Dokter Benny Oktavianus SPP (spesialis paru-paru) mengatakan, usia sangat berpengaruh dan banyak faktor lainnya. "Yang jelas ini adalah akibat suatu beban. Kalau sesuatu tubuh dipaksa melebihi kekuatannya, kebetulan saya ahli paru, jadi sangat mengerti bagaimana tubuh manusia itu," jelasnya.

Menurut prakiraan dia, hampir pasti 90% ini meninggal karena jantung. Akibat kelelahan karena jantung ini sudah punya masalah jantung sebelumnya tetapi belum terlihat karena belum terkena beban. Pada waktu terkena beban itulah gangguan itu dirasakan.

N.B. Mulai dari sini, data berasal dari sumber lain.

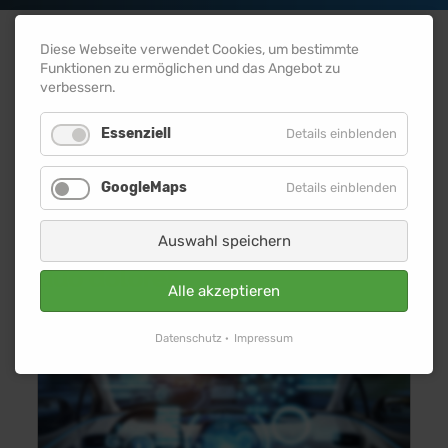
Diese Webseite verwendet Cookies, um bestimmte
Funktionen zu ermöglichen und das Angebot zu
verbessern.
MENÜ
Essenziell
Details einblenden
GoogleMaps
Details einblenden
At vero eos et accusam et justo
Auswahl speichern
duo dolores
Alle akzeptieren
17.08.2020
Automobile
Datenschutz
Impressum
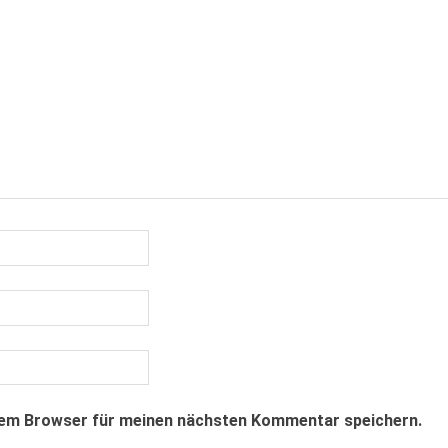
sem Browser für meinen nächsten Kommentar speichern.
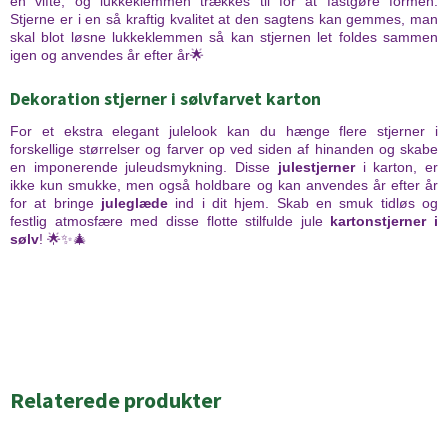
en vifte, og lukkeklemmen trækkes til for at fastgøre formen.
Stjerne er i en så kraftig kvalitet at den sagtens kan gemmes, man
skal blot løsne lukkeklemmen så kan stjernen let foldes sammen
igen og anvendes år efter år🌟
Dekoration stjerner i sølvfarvet karton
For et ekstra elegant julelook kan du hænge flere stjerner i
forskellige størrelser og farver op ved siden af hinanden og skabe
en imponerende juleudsmykning. Disse
julestjerner
i karton, er
ikke kun smukke, men også holdbare og kan anvendes år efter år
for at bringe
juleglæde
ind i dit hjem. Skab en smuk tidløs og
festlig atmosfære med disse flotte stilfulde jule
kartonstjerner i
sølv
! 🌟✨🎄
Relaterede produkter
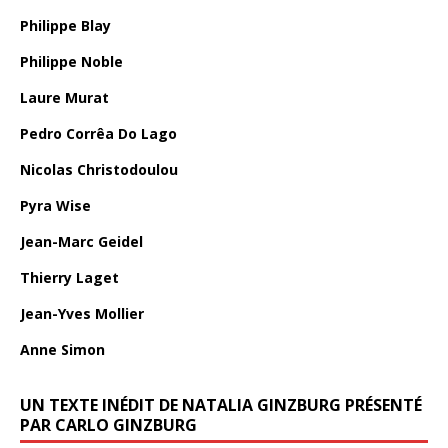
Philippe Blay
Philippe Noble
Laure Murat
Pedro Corrêa Do Lago
Nicolas Christodoulou
Pyra Wise
Jean-Marc Geidel
Thierry Laget
Jean-Yves Mollier
Anne Simon
UN TEXTE INÉDIT DE NATALIA GINZBURG PRÉSENTÉ
PAR CARLO GINZBURG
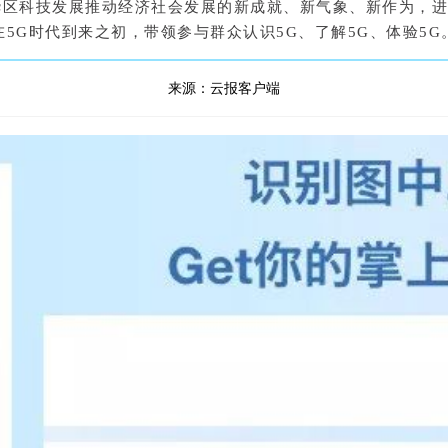
华区科技发展推动经济社会发展的新成就、新气象、新作为，
在5G时代到来之初，带领参与群众认识5G、了解5G、体验5G
来源：
云报客户端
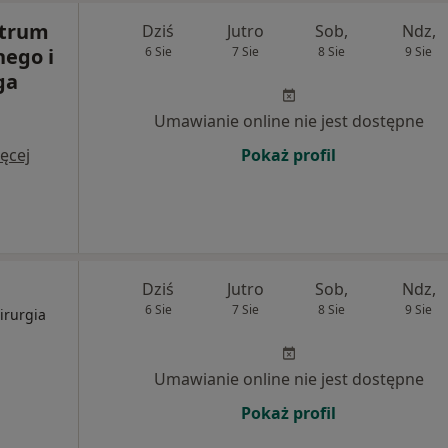
ntrum
Dziś
Jutro
Sob,
Ndz,
nego i
6 Sie
7 Sie
8 Sie
9 Sie
ga
Umawianie online nie jest dostępne
ęcej
Pokaż profil
Dziś
Jutro
Sob,
Ndz,
6 Sie
7 Sie
8 Sie
9 Sie
hirurgia
Umawianie online nie jest dostępne
Pokaż profil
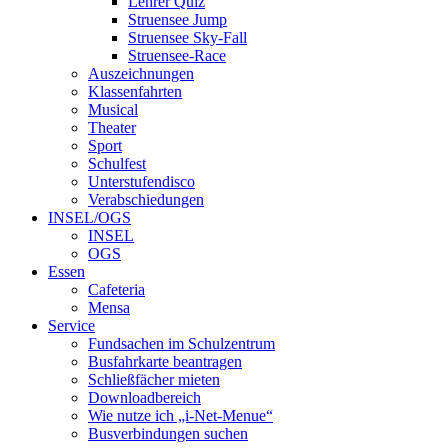
Lehrer Quiz
Struensee Jump
Struensee Sky-Fall
Struensee-Race
Auszeichnungen
Klassenfahrten
Musical
Theater
Sport
Schulfest
Unterstufendisco
Verabschiedungen
INSEL/OGS
INSEL
OGS
Essen
Cafeteria
Mensa
Service
Fundsachen im Schulzentrum
Busfahrkarte beantragen
Schließfächer mieten
Downloadbereich
Wie nutze ich „i-Net-Menue“
Busverbindungen suchen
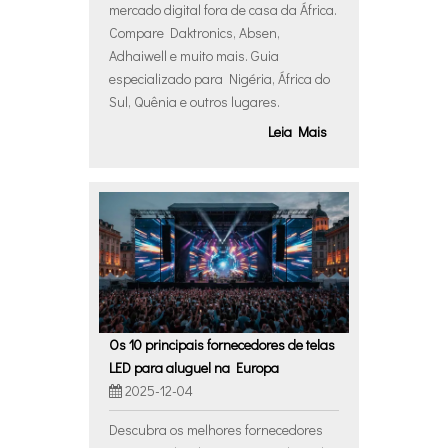
mercado digital fora de casa da África.
Compare Daktronics, Absen,
Adhaiwell e muito mais. Guia
especializado para Nigéria, África do
Sul, Quênia e outros lugares.
Leia Mais
Os 10 principais fornecedores de telas
LED para aluguel na Europa
2025-12-04
Descubra os melhores fornecedores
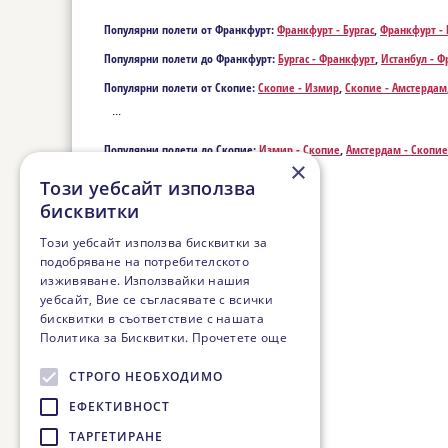
Популярни полети от Франкфурт:
Франкфурт - Бургас
,
Франкфурт - 
Популярни полети до Франкфурт:
Бургас - Франкфурт
,
Истанбул - 
Популярни полети от Скопие:
Скопие - Измир
,
Скопие - Амстердам
Дортмунд
,
Скопие - Дюселдорф
,
Скопие - Ербил
,
Скопие - Никозия
...
Скопие - Нюрнберг
,
Скопие - Ротердам
,
Скопие - Щутгарт
,
Скопие -
Популярни полети до Скопие:
Измир - Скопие
,
Амстердам - Скопие
×
- Скопие
,
Дюселдорф - Скопие
,
Ербил - Скопие
,
Никозия - Скопие
,
...
Ротердам - Скопие
,
Щутгарт - Скопие
,
Самсун - Скопие
,
Ван - Скопи
Този уебсайт използва
бисквитки
Този уебсайт използва бисквитки за
подобряване на потребителското
изживяване. Използвайки нашия
уебсайт, Вие се съгласявате с всички
бисквитки в съответствие с нашата
Политика за Бисквитки.
Прочетете още
СТРОГО НЕОБХОДИМО
ЕФЕКТИВНОСТ
ТАРГЕТИРАНЕ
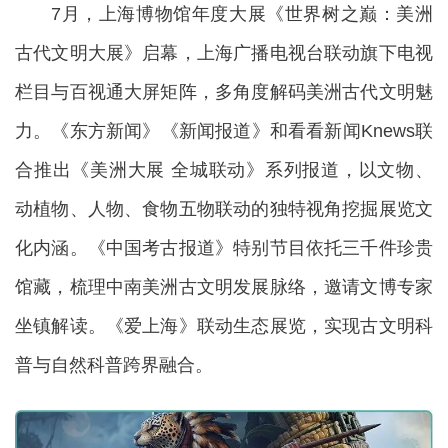
7月，上海博物馆年度大展《世界树之巅：美洲
古代文明大展》启幕，上海广播电视台联动旗下电视
栏目与百视通大屏矩阵，多角度解码美洲古代文明魅
力。《东方新闻》《新闻报道》和看看新闻Knews联
合推出《美洲大展 全城联动》系列报道，以文物、
动植物、人物、食物五物联动的独特视角挖掘展览文
化内涵。《中国考古报道》特别节目依托三千件珍贵
馆藏，梳理中南美洲古文明发展脉络，邀请文博专家
坐镇解读。《爱上海》联动生态展览，实现古文明科
普与自然科普跨界融合。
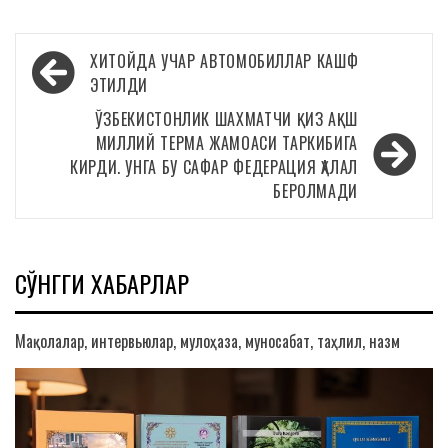
Навигация
ХИТОЙДА УЧАР АВТОМОБИЛЛАР КАШФ
по
ЭТИЛДИ
записям
ЎЗБЕКИСТОНЛИК ШАХМАТЧИ ҚИЗ АҚШ
МИЛЛИЙ ТЕРМА ЖАМОАСИ ТАРКИБИГА
КИРДИ. УНГА БУ САФАР ФЕДЕРАЦИЯ ҲАЛАЛ
БЕРОЛМАДИ
СЎНГГИ ХАБАРЛАР
Мақолалар, интервьюлар, мулоҳаза, муносабат, таҳлил, назм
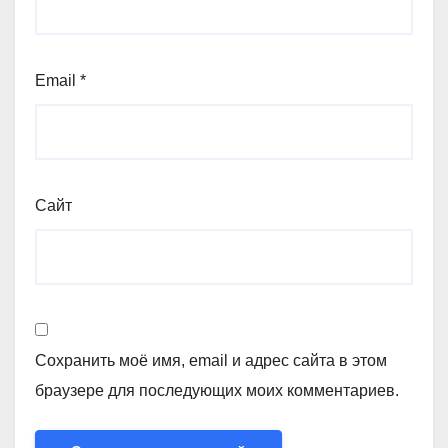
Email
*
Сайт
Сохранить моё имя, email и адрес сайта в этом
браузере для последующих моих комментариев.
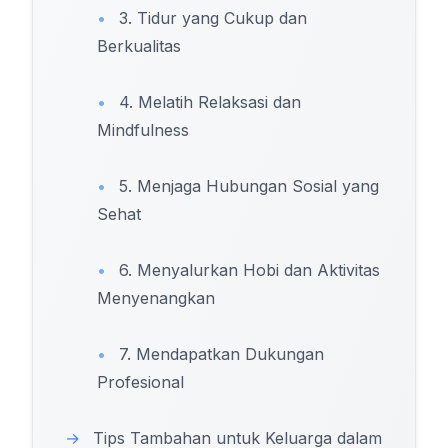
•
3. Tidur yang Cukup dan
Berkualitas
•
4. Melatih Relaksasi dan
Mindfulness
•
5. Menjaga Hubungan Sosial yang
Sehat
•
6. Menyalurkan Hobi dan Aktivitas
Menyenangkan
•
7. Mendapatkan Dukungan
Profesional
→
Tips Tambahan untuk Keluarga dalam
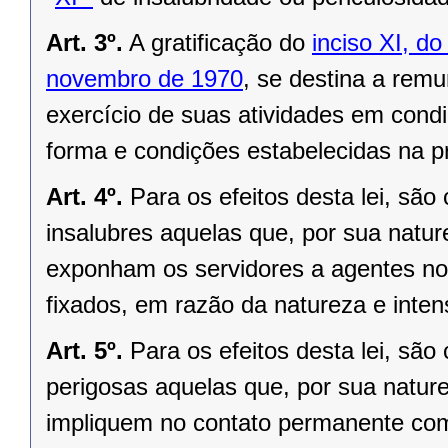
Art. 3º.
A gratificação do
inciso XI, do
novembro de 1970
, se destina a remu
exercício de suas atividades em condi
forma e condições estabelecidas na pr
Art. 4º.
Para os efeitos desta lei, sã
insalubres aquelas que, por sua natu
exponham os servidores a agentes noc
fixados, em razão da natureza e inten
Art. 5º.
Para os efeitos desta lei, sã
perigosas aquelas que, por sua natur
impliquem no contato permanente com 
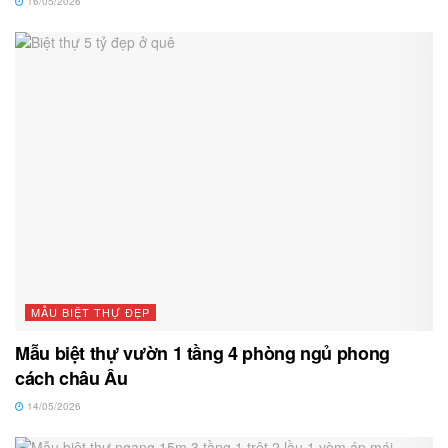
16/05/2026
MẪU BIỆT THỰ ĐẸP
Mẫu biệt thự vườn 1 tầng 4 phòng ngủ phong
cách châu Âu
14/05/2026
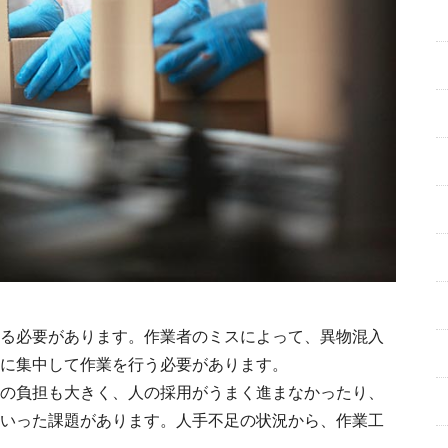
る必要があります。作業者のミスによって、異物混入
に集中して作業を行う必要があります。
の負担も大きく、人の採用がうまく進まなかったり、
いった課題があります。人手不足の状況から、作業工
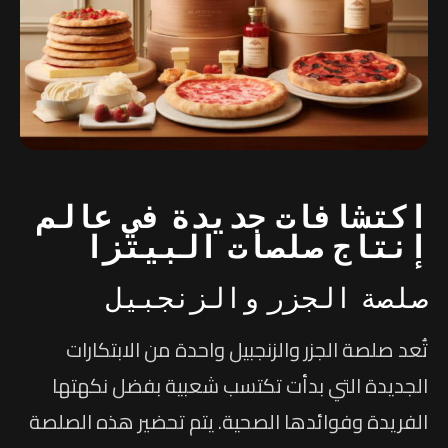
اكتشافات جديدة في عالم
إنتاج صلصات البيتزا
صلصة الجزر والزنجبيل
تُعد صلصة الجزر والزنجبيل واحدة من الابتكارات
الجديدة التي بدأت تكتسب شعبية بفضل نكهتها
الفريدة وفوائدها الصحية. يتم تحضير هذه الصلصة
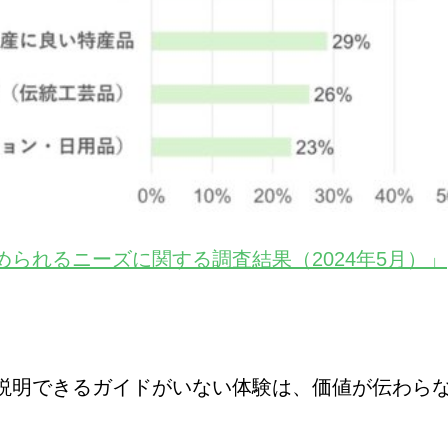
られるニーズに関する調査結果（2024年5月）」
説明できるガイドがいない体験は、価値が伝わら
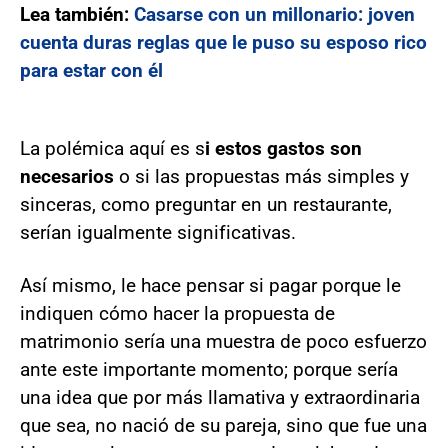
Lea también:
Casarse con un millonario: joven
cuenta duras reglas que le puso su esposo rico
para estar con él
La polémica aquí es s
i estos gastos son
necesarios
o si las propuestas más simples y
sinceras, como preguntar en un restaurante,
serían igualmente significativas.
Así mismo, le hace pensar si pagar porque le
indiquen cómo hacer la propuesta de
matrimonio sería una muestra de poco esfuerzo
ante este importante momento; porque sería
una idea que por más llamativa y extraordinaria
que sea, no nació de su pareja, sino que fue una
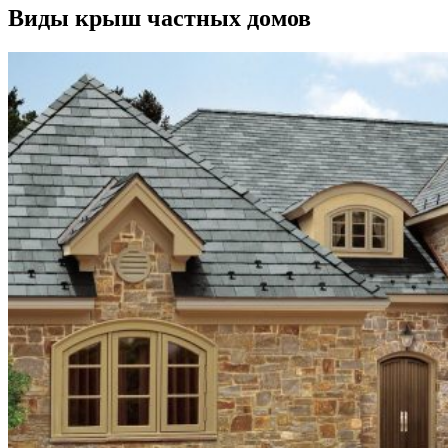
Виды крыш частных домов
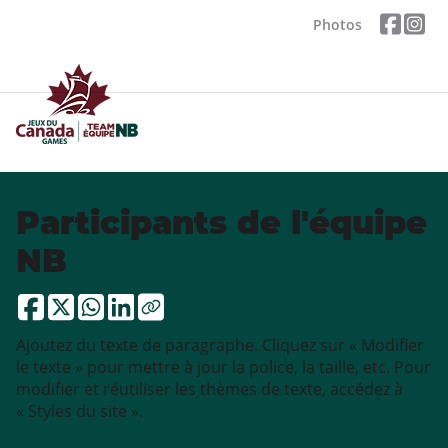
Photos
Participants de l'équipe
NB
Ajoutez du texte de paragraphe. Cliquez sur « Modifier
le texte » pour mettre à jour la police, la taille, etc. Pour
modifier et réutiliser les thèmes de texte, accédez à
« Styles du site ».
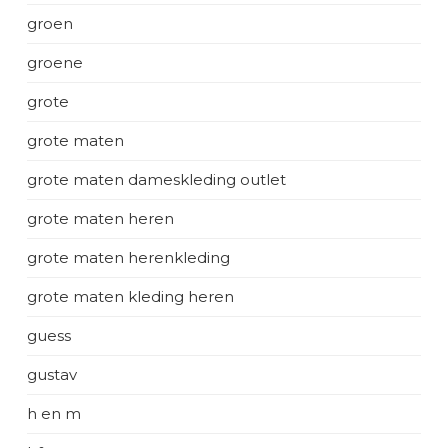
groen
groene
grote
grote maten
grote maten dameskleding outlet
grote maten heren
grote maten herenkleding
grote maten kleding heren
guess
gustav
h en m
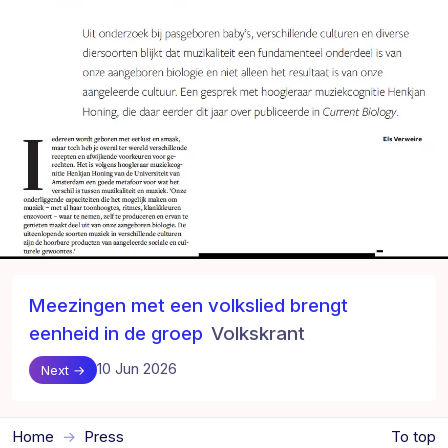
Meezingen met een volkslied brengt
eenheid in de groep
Volkskrant
10 Jun 2026
Next →
Home
Press
To top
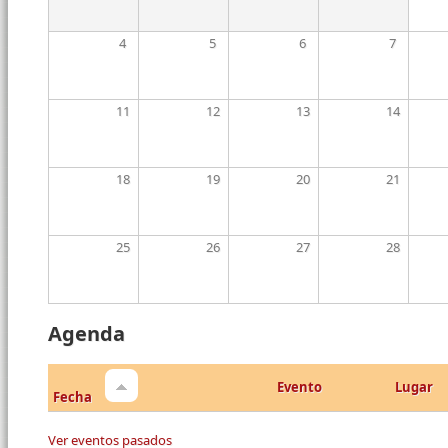
4
5
6
7
11
12
13
14
18
19
20
21
25
26
27
28
Agenda
Evento
Lugar
Fecha
Ver eventos pasados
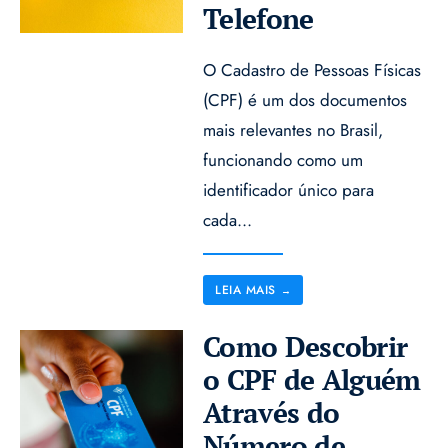
Telefone
O Cadastro de Pessoas Físicas
(CPF) é um dos documentos
mais relevantes no Brasil,
funcionando como um
identificador único para
cada
...
LEIA MAIS
→
Como Descobrir
o CPF de Alguém
Através do
Número de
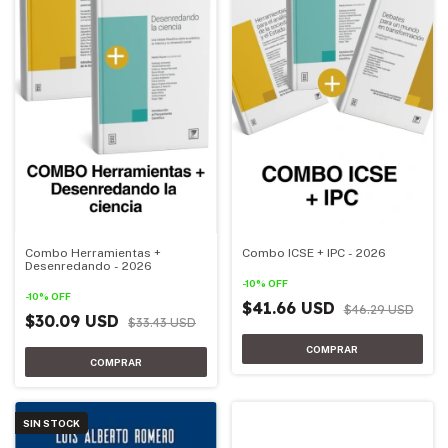
Combo Herramientas +
Combo ICSE + IPC - 2026
Desenredando - 2026
-
10
%
OFF
-
10
%
OFF
$41.66 USD
$46.29 USD
$30.09 USD
$33.43 USD
SIN STOCK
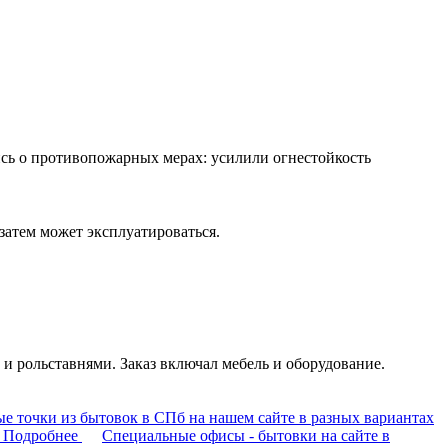
ись о противопожарных мерах: усилили огнестойкость
затем может эксплуатироваться.
рольставнями. Заказ включал мебель и оборудование.
е точки из бытовок в СПб на нашем сайте в разных вариантах
Подробнее
Специальные офисы - бытовки на сайте в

"Bayangkan orang datang jam 06.00, jam 07.00 mulai siap-siap kemudian sampai jam 1. Kemudian mulai proses hitung dan ada saya lihat di Tebet, selesainya jam 2 pagi. Padahal di Jakarta hanya 4 kertas suara, berbeda dengan daerah yang 5 surat suara. Bisa bayangkan kalau mereka ini, bapak atau ibu ini umur 55-60 tahun, sudah ada masalah hipertensi, gangguan jantung sedikit, kemudian terkena beban dan pastinya ada faktor stresnya," ujarnya.

Prinsipnya kata dia, apa yang terjadi sehingga orang yang banyak meninggal, karena beban itu menyebabkan oksigen berkurang ke jantung. Faktor stres juga menyebabkan penyempitan sementara beban tubuh manusia itu hidup karena oksigen. Suplai oksigen kurang akibatnya terjadi serangan jantung dan hipertensi tinggi yang mengakibatkan stroke dan sebagainya.

Sedangkan dr Patrianef, SPB.Kv (ahli bedah pembuluh darah) mengatakan, tidak ada keseimbangan antara kerja dan istirahat maka menimbulkan stres. 

"Jadi orang meninggal itu terindikasi karena stres kemudian jantungnya berhenti mendadak. Stres ini waktunya cukup berat, dengan mencontohkan hewan pindah lokasi tempat maka kemudian dia stres dan mati," kata Patrianef.

Menurut dia, stres bisa ditangkal, yaitu pada orang-orang muda. Orang-orang ini harus dipersiapkan usianya, berapa orang yang bisa bekerja seberat ini. 

"Bayangkan orang-orang yang berusia lanjut 50 sampai 60 tahun, pasti tidak kuat ditambah dengan tekanan-tekanan," jelasnya.